URI program encourages intergenerational scholarship

OLLI URI focuses is working to make the Kingston campus more inclusive for people of all ages. PHOTO CREDIT: web.uri.edu/olli/

The University of Rhode Island’s Osher Lifelong Learning Institute (OLLI) has committed itself to a global networking program to engage older adults in academia, making Kingston a community for all ages.

Beth Leconte, executive director of OLLI, as well as other committed members of the program, envision a Kingston campus that encourages an intergenerational approach to learning. While most URI students fall into the “traditional” college-age group between 18 and 22 years old, OLLI welcomes students aged 50 and up to study and collaborate in their larger-than-life program. 

OLLI helped in declaring URI an Age Friendly University (AFU) in 2018. The AFU movement originated in Dublin, Ireland in an effort to endorse lifelong learning across the globe. 

Since its start in Kingston, the AFU has influenced people of older generations to spearhead their academic ambitions, hoping to create an environment where students of all ages can call URI home. OLLI now uses its AFU status to create programs that fit students’ needs later in life. 

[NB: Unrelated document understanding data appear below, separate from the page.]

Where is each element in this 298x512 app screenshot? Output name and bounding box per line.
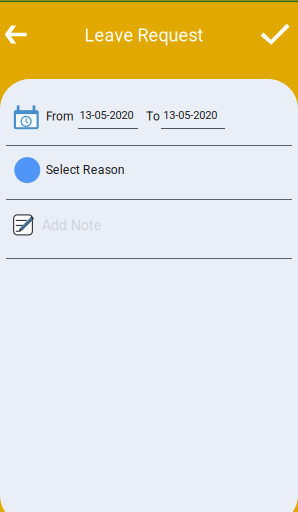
staticText: Leave Request <box>85 25 204 46</box>
button[interactable]: Back <box>0 12 40 56</box>
staticText: Add Note <box>42 217 102 234</box>
staticText: From <box>46 109 74 124</box>
staticText: Select Reason <box>46 163 125 177</box>
staticText: 13-05-2020 <box>163 109 217 122</box>
button[interactable]: Submit <box>253 14 297 58</box>
button[interactable]: From <box>0 79 298 145</box>
staticText: To <box>146 109 160 124</box>
button[interactable]: Select Reason <box>0 146 298 199</box>
button[interactable]: Add Note <box>0 200 298 258</box>
staticText: 13-05-2020 <box>80 109 134 122</box>
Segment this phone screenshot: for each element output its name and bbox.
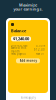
staticText: Add money bbox=[20, 59, 36, 62]
staticText: Maximize bbox=[19, 2, 37, 8]
staticText: Earned this month bbox=[11, 46, 26, 53]
button[interactable]: Add money bbox=[16, 58, 40, 63]
staticText: 4.50% bbox=[36, 44, 45, 48]
staticText: $1,240.00 bbox=[13, 36, 29, 42]
staticText: your earnings. bbox=[14, 6, 42, 12]
staticText: Balance bbox=[11, 28, 26, 33]
button[interactable]: Terms apply bbox=[6, 93, 50, 100]
staticText: $12.40 bbox=[34, 48, 45, 52]
staticText: Next payout bbox=[11, 52, 26, 56]
staticText: Terms apply bbox=[20, 96, 36, 100]
staticText: Mar 01 bbox=[36, 52, 45, 56]
staticText: Interest rate bbox=[11, 44, 28, 48]
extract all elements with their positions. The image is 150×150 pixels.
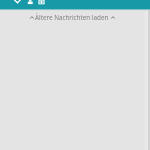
button[interactable]: Labels bbox=[38, 0, 46, 9]
button[interactable]: Collapse selection bbox=[13, 0, 22, 9]
button[interactable]: Archive bbox=[27, 0, 34, 9]
button[interactable]: Ältere Nachrichten laden bbox=[0, 11, 150, 22]
staticText: Ältere Nachrichten laden bbox=[35, 13, 109, 22]
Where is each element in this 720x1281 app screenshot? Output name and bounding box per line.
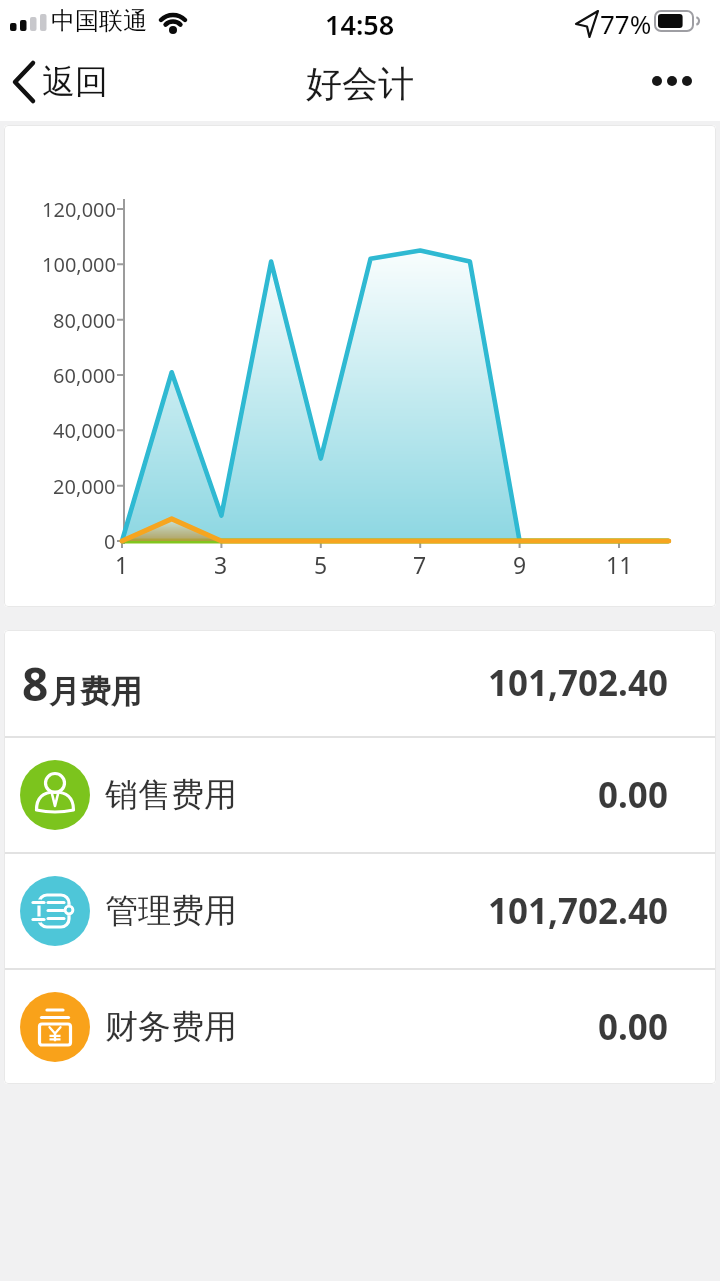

“What is brought with being an AFU is to show that learning and living continues at whatever age, so being part of an age-friendly university will allow [OLLI members] to do a variety of things,” Leconte said.

In addition to opening doors for OLLI students, being an AFU, according to Leconte, can help “bridge the gap” between young undergraduates and older scholars.

Leconte said that age-friendly learning goes beyond the classroom. Instead, she believes that integrating all ages can be beneficial for the life skills of both generations.

“Some younger students might not have much exposure to those older than 50,” Leconte said. “Everyone is going to be entering the workforce and working with this age group, so [younger students] bring the latest and greatest knowledge while learning from older mentors. I think that life skills and experiences can go back and forth.”

Jet Vertz, a teacher at OLLI, was previously an aviation business executive and vice president of Pratt & Whitney Aircraft. While already having an impressive resume, Vertz said that his academic journey was far from over. At 74 years old, he believes his potential is boundless.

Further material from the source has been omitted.